Newsletter | Flipping the Script on Food Policy
A couple of recent developments on the nutrition front caught our eye. First, as expected the FDA released its final rule on when food manufacturers can claim that a food item is “healthy.” (We wrote about industry pushback to the “proposed” rule here in – checks notes – April, 2023.) The rule hadn’t been updated in three decades and we now have 300 pages of very precise standards dictating, for example, how much added sugars, sodium and saturated fats can be included in a “vegetable product” and still be called “healthy.” The controversy over the rule seems a bit ironic because, as Nicholas Florko reports in The Atlantic, the rule isn’t likely to have much impact. The FDA, in reporting its rule, included an economic impact assessment that was based on the estimation that 0 to 0.4% of Americans would make meaningful, long-lasting changes to their diets as a result of the rule. Zero to 0.4%. Not a typo. The number is so low that some industry representatives argued that given this expected impact, the rule wouldn’t materially advance the FDA’s interest in reducing chronic illness. Ouch.
Image by Tung Lam from Pixabay
The FDA has, since 2018, required chain restaurants of a certain size to label their menus with calorie counts for each item. A recent systematic review of the evidence of the impact of the menu labeling policies from the renowned Cochrane Collaborative found that the impact – in terms of calorie reduction – is about 1.8%. This change, Sara Todd points out in her report on the study in STAT, amounts to choosing a 589-calorie meal instead of a 600-calorie one. Let’s be fair – it’s not nothing – but it’s also not a lot. Todd’s article also shares the critique of the calorie-centric focus of menu labeling policies as being too simplistic, which ties back to the larger challenge of communicating the complexity of nutrition guidance to a public that struggles to understand it, yet alone apply it.
The limited impact of information-focused interventions on shifting the American diet makes sense in the context of a fascinating piece, by Shayla Love in The Atlantic, on the unconscious nature of habits. In “Invisible Habits Are Driving Your Life,” Love notes:
“Indeed, modern researchers have discerned that habits are practically automatic ‘context-response associations’—they form when people repeat an action cued by some trigger in an environment. After you repeat an action enough times, you’ll do it mindlessly if you encounter the cue and the environment.”
So much of what we do is triggered by the places we’re in, what we see and hear, and what we associate with other actions we take. We learn responses to those triggers and then more often than not, repeat those responses rather unconsciously. We might associate certain fast food restaurants with our lunch hours, or errands we run and so we stop in. We might associate certain dishes with those restaurants and order them whenever we go. We might, as research has shown, break out the snacks when we see food ads on TV. Combine these effects with food that is engineered to be “hyper-palatable” and you can see why trying to influence purchasing decisions with information is a tall order.

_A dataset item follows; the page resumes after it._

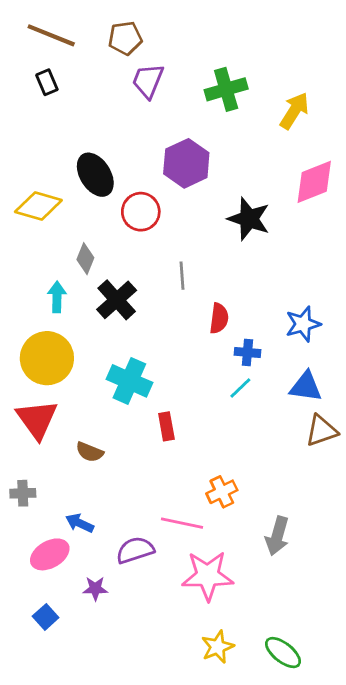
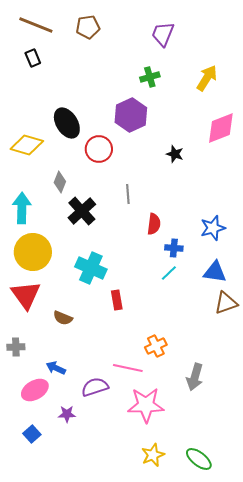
purple trapezoid: (148, 81) -> (163, 34), moved
green cross: (226, 89) -> (150, 77), moved, size x0.7
black star: (249, 219) -> (175, 154), size x0.6
cyan arrow: (57, 297) -> (22, 208), moved, size x1.4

Florko, in his article, speaks to the challenge of making nutrition information salient:
“If [Robert F. Kennedy Jr.] figures out how to actually get people like me to care enough about healthy eating to resist the indulgent foods that give them pleasure, or if he figures out a way to get cash-strapped families on public assistance to turn down cheap, ready-to-eat foods, he will have made significant inroads into actually making America healthy again. But getting there is going to require a lot more than a catchy slogan and some sound bites.”
Don’t get us wrong – it’s super important to provide clear, understandable and actionable nutritional information on the foods we buy. But in comparison to the forces that push us toward unhealthier diets, it yields but modest influence. We'll leave you with these thoughts from Dariush Mozaffarian, dean of the Tufts Friedman School of Nutrition, who recently wrote a commentary about the process of updating the federal government's Dietary Guidelines for Americans (DGA).
“Most importantly, the DGA and [systematic evidence review (SR)] requirements make clear that guiding Americans toward a healthier diet is an unfair fight from the start. The food industry can do almost anything it wishes to our food, combining diverse ingredients, additives, and processing methods with virtually no oversight or required evidence for long-term safety. In contrast, the DGAs and other federal agencies can only make recommendations to avoid certain foods or limit certain manufacturing methods when there is extensive, robust, and consistent evidence for harm. In this severely imbalanced playing field, industry wins again and again. With far more Americans ill from diet-induced diseases than becoming healthy, it is time to flip this script. Based on the cautionary principle and the ethical obligation to do no harm, food ingredients, additives, and processing methods must only be used when they meet SR-equivalent standards proving their long-term safety. Moreover, the DGAs should be able to recommend avoidance of any foods not meeting such standards of evidence.”
Flipping the script to shift the burden of evidence to the food purveyors is a bold proposal to be sure, but when it comes to the food environment and diet-related diseases, we desperately need bold thinking -- and bold action.